A Different View of Stewardship: Tithing Our Time
- Mark Biller Sound Mind Investing
- 2011 13 Jul
I shouldn't have been surprised when my latest mental wrestling match coincided with the roar of the lawnmower engine, since my best thinking often happens there. A new exercise program was cramping my schedule, and the battle was raging to hammer out a workable daily routine.
Many of you can relate: up at 6 a.m. to exercise, then an eight-hour (plus a little) workday, home around 6 p.m. With eight hours of sleep a goal, that leaves four hours for everything else. Let's review that list: time with my wife, playing with my children, yard work, paying bills, small group church meetings, researching investments, upkeep on the house — you can add a dozen more items, and unfortunately so can I (without even including a rare Dodgers game on TV).
Notice anything conspicuously absent from my list?
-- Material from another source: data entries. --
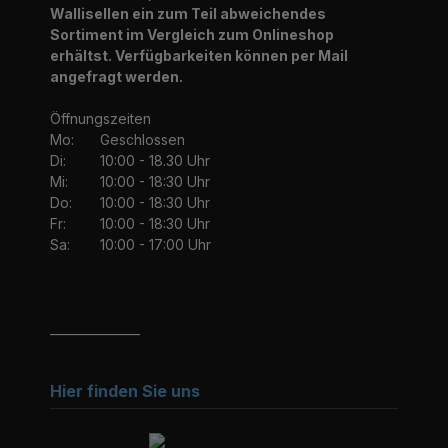
Wallisellen ein zum Teil abweichendes
Sortiment im Vergleich zum Onlineshop
erhältst. Verfügbarkeiten können per Mail
angefragt werden.
Öffnungszeiten
Mo:
Geschlossen
Di:
10:00 - 18.30 Uhr
Mi:
10:00 - 18:30 Uhr
Do:
10:00 - 18:30 Uhr
Fr:
10:00 - 18:30 Uhr
Sa:
10:00 - 17:00 Uhr
_______________
Hier finden Sie uns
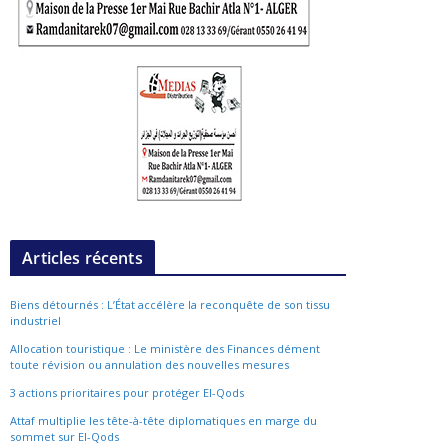
Articles récents
Biens détournés : L’État accélère la reconquête de son tissu
industriel
Allocation touristique : Le ministère des Finances dément
toute révision ou annulation des nouvelles mesures
3 actions prioritaires pour protéger El-Qods
Attaf multiplie les tête-à-tête diplomatiques en marge du
sommet sur El-Qods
I did, and it was troubling me as I pushed the mower. Time with God. As I mowed, I compared the way I manage my finances with the way I manage my schedule, and I didn't like what I saw.
When my wife and I budget, the first item we write down is our tithe. We don't adjust our tithe to fit what's left after the bills are paid, we adjust our bills to fit what's left after our tithe is paid. I'd been approaching my schedule in exactly the opposite manner.
"But," I reasoned to myself, "I ought to be doing all these things as a good Christian husband and father." Christian and secular sources alike remind me regularly of my duties: I'm supposed to have meaningful conversation each evening and a weekly date night with my spouse, love to my kids is spelled t-i-m-e, exercise is critical to my long-term health, be mindful that social security may not be there when I retire, keep adding new professional skills, save for my daughter's education at a time when college costs are rocketing up. . .
"Seek ye first the kingdom," came the reply to the question I hadn't asked. "What?" was my impressive response. "Seek first his kingdom and his righteousness, and all these things will be added unto you."
As I kept pushing the mower, I got it. These responsibilities for my health, my marriage, my kids, my finances, my future — they aren't really mine. Sure, each deserves my best effort, but ultimately the outcomes aren't up to me. I started to see that stewardship is more than tithing and trusting God to provide for me financially. It doesn't "make sense" to give away money and then expect more than enough financially, but I have faith for that outcome when we're talking finances.
My difficulty is with time — I need to quit "making sense" of my schedule by giving time first to God, and then trusting Him for blessings in these other areas of my life that require my time. If God is faithful to provide for every material need, can't He also be trusted to meet every "time" need?
I believe He can, especially if we get our scheduling priorities right — make time first for His kingdom, then the rest can be "added unto" us.